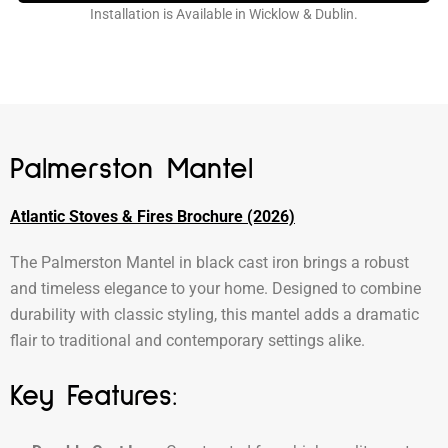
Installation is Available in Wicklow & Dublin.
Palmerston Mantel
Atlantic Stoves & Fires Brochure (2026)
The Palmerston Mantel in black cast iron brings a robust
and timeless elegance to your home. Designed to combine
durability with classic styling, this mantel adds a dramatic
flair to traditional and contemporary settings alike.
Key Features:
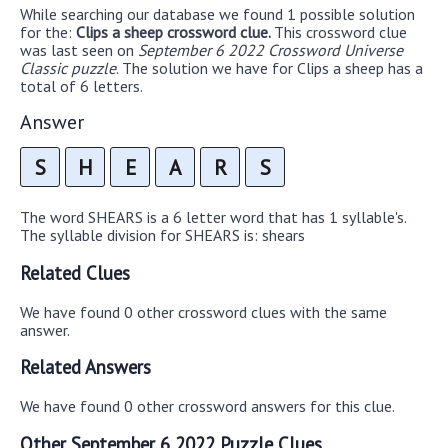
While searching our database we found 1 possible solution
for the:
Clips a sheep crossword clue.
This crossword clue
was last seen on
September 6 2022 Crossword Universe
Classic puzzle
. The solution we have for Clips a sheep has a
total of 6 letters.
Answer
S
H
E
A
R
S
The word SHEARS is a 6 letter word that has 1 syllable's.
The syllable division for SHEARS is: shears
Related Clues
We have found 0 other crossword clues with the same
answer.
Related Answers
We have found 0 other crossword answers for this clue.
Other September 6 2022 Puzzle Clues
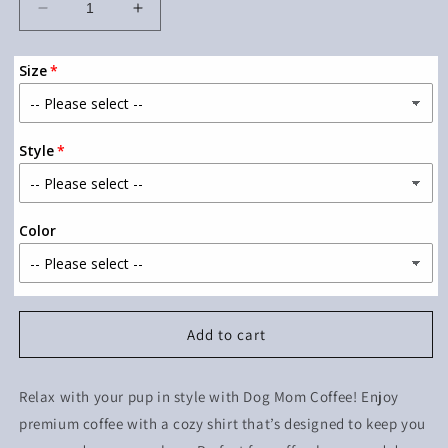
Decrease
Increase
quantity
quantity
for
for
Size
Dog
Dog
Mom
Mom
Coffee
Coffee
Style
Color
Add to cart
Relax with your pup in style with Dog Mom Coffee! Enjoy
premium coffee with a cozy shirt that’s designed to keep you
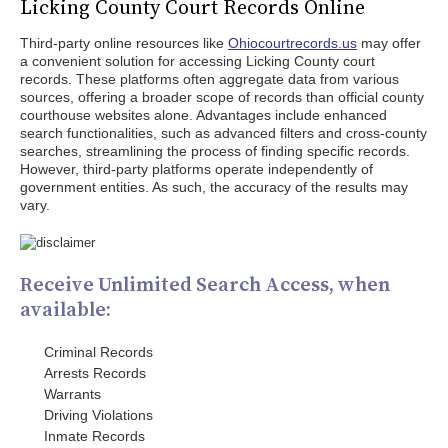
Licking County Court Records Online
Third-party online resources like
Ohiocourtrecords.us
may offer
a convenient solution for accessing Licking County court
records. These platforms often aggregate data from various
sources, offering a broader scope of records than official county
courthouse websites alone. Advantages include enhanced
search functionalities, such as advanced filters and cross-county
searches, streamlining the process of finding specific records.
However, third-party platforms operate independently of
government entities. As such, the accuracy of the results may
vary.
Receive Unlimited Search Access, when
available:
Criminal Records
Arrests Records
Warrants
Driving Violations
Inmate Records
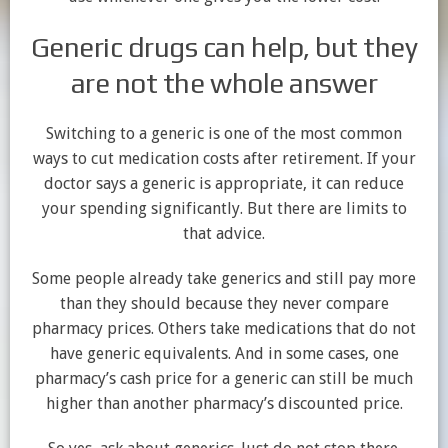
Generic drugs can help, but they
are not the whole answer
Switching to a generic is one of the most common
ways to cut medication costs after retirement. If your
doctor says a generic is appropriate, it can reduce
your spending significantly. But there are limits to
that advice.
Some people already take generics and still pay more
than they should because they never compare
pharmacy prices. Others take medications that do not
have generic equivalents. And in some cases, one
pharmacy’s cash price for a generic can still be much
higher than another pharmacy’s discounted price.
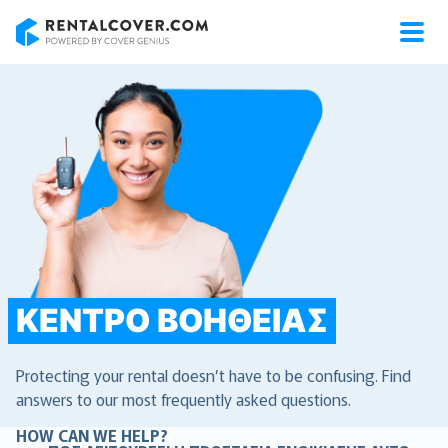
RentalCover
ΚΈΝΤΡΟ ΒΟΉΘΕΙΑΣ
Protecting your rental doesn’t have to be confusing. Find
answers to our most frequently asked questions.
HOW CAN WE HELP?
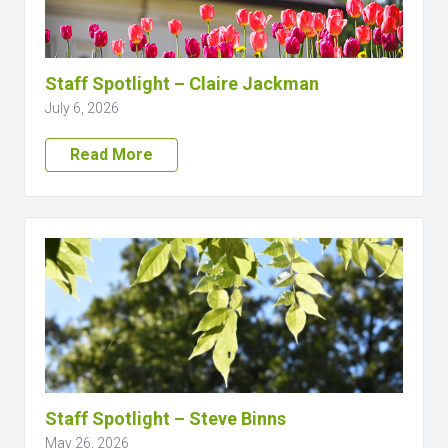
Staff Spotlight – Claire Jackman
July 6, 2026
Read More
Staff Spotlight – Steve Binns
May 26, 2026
...
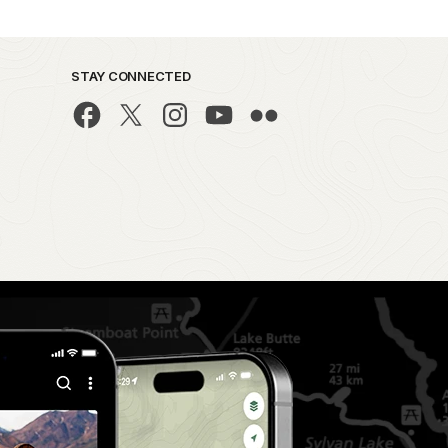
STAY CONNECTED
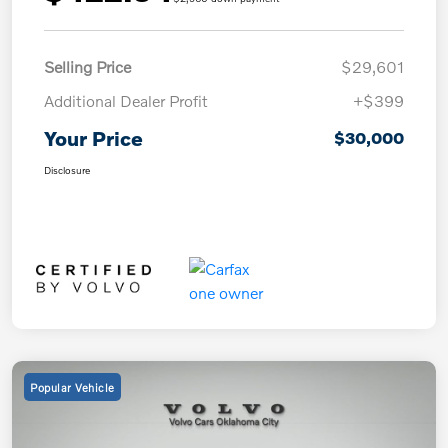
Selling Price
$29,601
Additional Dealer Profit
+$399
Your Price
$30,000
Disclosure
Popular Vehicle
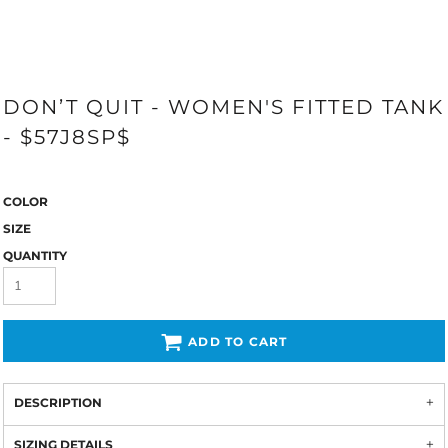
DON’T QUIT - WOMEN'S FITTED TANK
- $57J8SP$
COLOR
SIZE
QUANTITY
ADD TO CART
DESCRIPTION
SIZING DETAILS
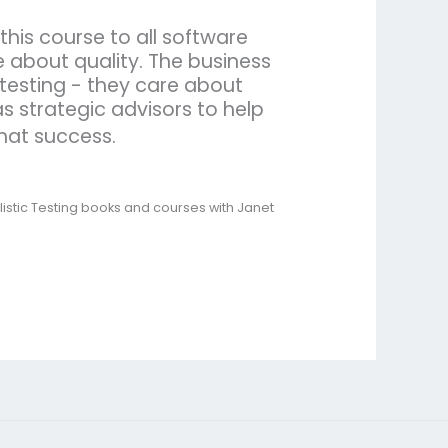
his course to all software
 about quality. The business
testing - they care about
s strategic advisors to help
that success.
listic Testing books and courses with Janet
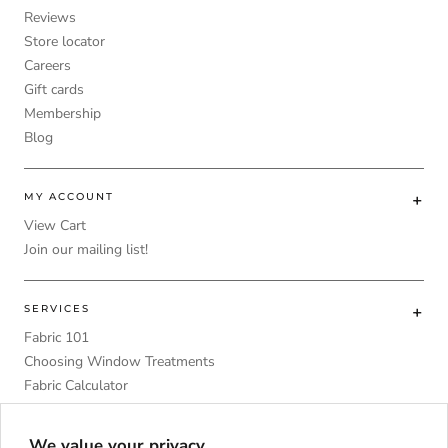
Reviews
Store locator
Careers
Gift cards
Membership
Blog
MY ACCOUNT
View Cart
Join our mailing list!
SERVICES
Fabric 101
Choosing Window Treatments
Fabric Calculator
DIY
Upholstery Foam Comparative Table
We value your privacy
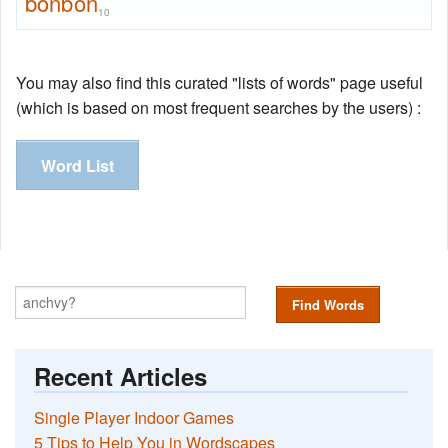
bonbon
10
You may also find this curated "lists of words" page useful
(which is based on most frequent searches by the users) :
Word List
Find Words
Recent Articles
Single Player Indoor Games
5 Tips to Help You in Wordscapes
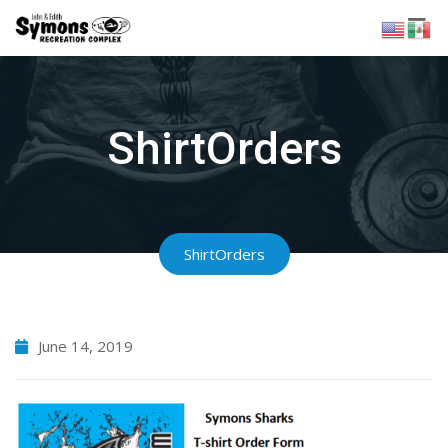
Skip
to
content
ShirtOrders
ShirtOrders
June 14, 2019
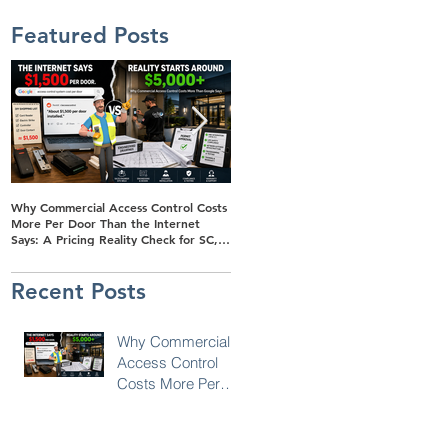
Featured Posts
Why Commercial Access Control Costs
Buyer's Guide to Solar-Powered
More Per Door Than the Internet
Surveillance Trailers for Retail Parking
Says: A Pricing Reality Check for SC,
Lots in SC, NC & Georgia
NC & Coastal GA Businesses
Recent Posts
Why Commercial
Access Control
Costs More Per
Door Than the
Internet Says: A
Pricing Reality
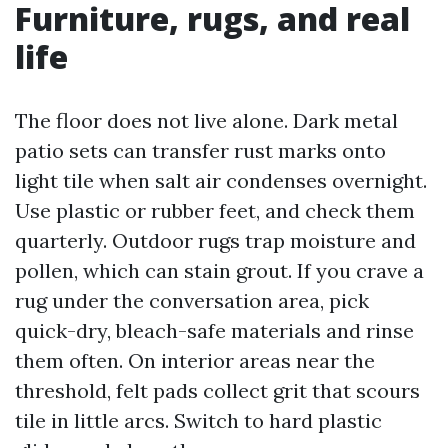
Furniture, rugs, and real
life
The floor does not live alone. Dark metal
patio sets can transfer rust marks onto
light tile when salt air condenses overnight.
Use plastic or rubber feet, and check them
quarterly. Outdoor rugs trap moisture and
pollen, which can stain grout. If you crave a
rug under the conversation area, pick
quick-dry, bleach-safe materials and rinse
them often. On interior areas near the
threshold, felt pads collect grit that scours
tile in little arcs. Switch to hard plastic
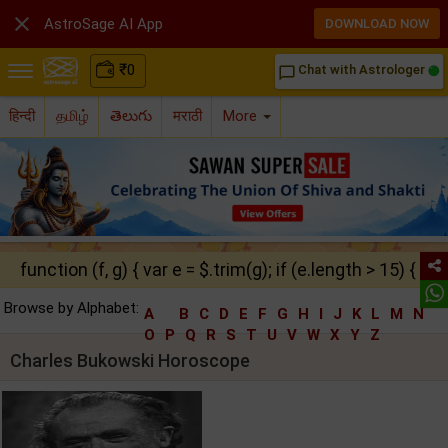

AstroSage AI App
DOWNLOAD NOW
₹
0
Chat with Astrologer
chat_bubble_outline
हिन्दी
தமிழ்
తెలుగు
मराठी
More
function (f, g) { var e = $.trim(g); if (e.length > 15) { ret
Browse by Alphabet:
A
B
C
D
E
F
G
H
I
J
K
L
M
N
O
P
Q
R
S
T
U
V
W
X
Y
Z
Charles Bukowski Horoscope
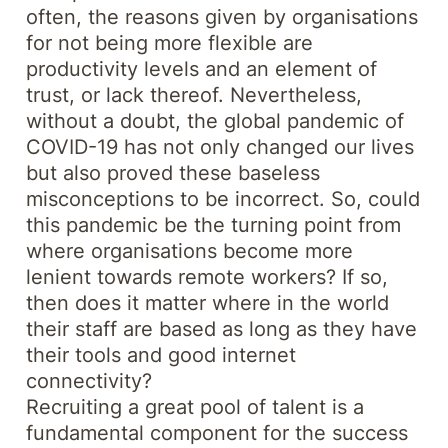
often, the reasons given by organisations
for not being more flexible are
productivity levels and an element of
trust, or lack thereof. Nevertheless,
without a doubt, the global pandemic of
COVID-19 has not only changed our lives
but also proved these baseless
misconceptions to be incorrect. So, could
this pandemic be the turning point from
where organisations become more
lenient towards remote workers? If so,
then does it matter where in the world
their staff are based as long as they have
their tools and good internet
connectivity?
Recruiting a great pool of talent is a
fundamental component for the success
---
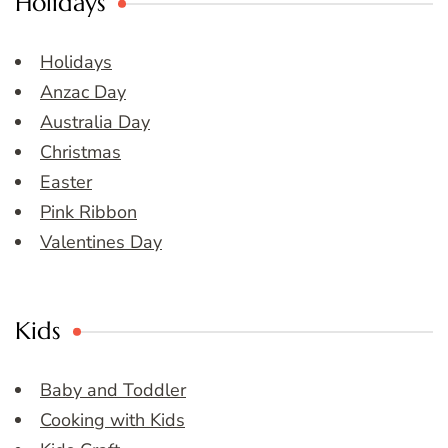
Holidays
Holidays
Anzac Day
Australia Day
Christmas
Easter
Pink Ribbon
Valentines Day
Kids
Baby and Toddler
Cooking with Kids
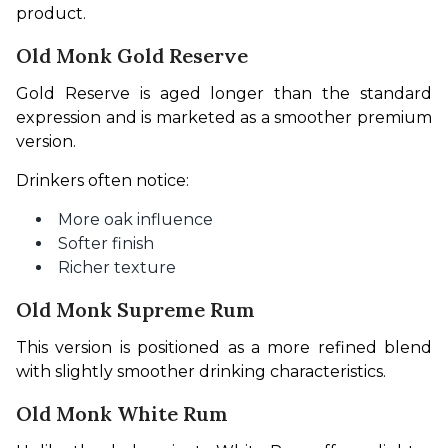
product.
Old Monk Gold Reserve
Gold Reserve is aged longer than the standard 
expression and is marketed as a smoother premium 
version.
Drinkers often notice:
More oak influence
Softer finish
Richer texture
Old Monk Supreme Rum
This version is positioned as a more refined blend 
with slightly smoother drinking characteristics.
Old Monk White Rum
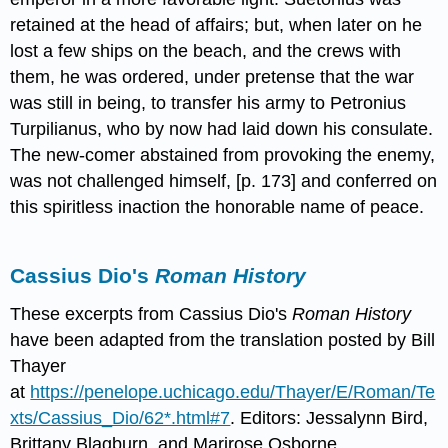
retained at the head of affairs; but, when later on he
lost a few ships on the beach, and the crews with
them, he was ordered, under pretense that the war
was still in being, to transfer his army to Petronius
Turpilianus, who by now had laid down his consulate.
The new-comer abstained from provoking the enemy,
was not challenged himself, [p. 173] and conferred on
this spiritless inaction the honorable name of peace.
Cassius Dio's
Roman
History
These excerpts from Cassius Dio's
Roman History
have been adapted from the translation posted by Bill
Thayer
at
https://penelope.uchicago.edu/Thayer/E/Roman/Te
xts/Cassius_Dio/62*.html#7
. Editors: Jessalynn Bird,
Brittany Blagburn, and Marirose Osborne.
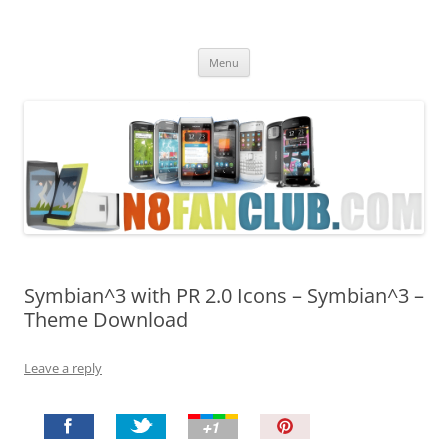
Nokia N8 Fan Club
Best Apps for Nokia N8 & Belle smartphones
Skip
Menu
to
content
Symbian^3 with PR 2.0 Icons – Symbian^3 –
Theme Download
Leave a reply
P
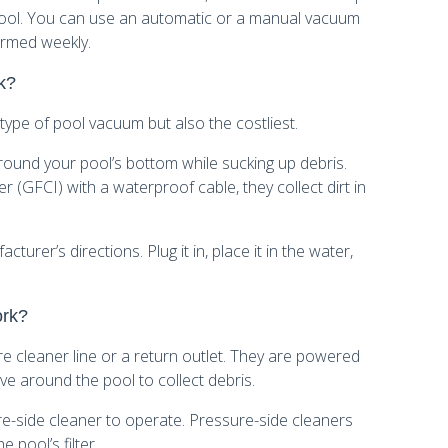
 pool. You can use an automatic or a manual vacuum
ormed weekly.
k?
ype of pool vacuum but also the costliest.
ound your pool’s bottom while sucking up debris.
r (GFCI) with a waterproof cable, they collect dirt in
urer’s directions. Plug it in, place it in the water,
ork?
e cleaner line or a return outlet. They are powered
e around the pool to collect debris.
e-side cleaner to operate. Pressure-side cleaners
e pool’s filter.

- [What you should do]
Repeat, without pictures, exactly the lines of the data above from the one containing "threshold, felt pads collect grit that scours" through the one containing "fundamental component for the success", including both and adding nothing.

- [Task output]
threshold, felt pads collect grit that scours
tile in little arcs. Switch to hard plastic

AstroSage AI App
DOWNLOAD NOW
₹
0
Chat with Astrologer
chat_bubble_outline
हिन्दी
தமிழ்
తెలుగు
मराठी
More
function (f, g) { var e = $.trim(g); if (e.length > 15) { ret
Browse by Alphabet:
A
B
C
D
E
F
G
H
I
J
K
L
M
N
O
P
Q
R
S
T
U
V
W
X
Y
Z
Charles Bukowski Horoscope
often, the reasons given by organisations
for not being more flexible are
productivity levels and an element of
trust, or lack thereof. Nevertheless,
without a doubt, the global pandemic of
COVID-19 has not only changed our lives
but also proved these baseless
misconceptions to be incorrect. So, could
this pandemic be the turning point from
where organisations become more
lenient towards remote workers? If so,
then does it matter where in the world
their staff are based as long as they have
their tools and good internet
connectivity?
Recruiting a great pool of talent is a
fundamental component for the success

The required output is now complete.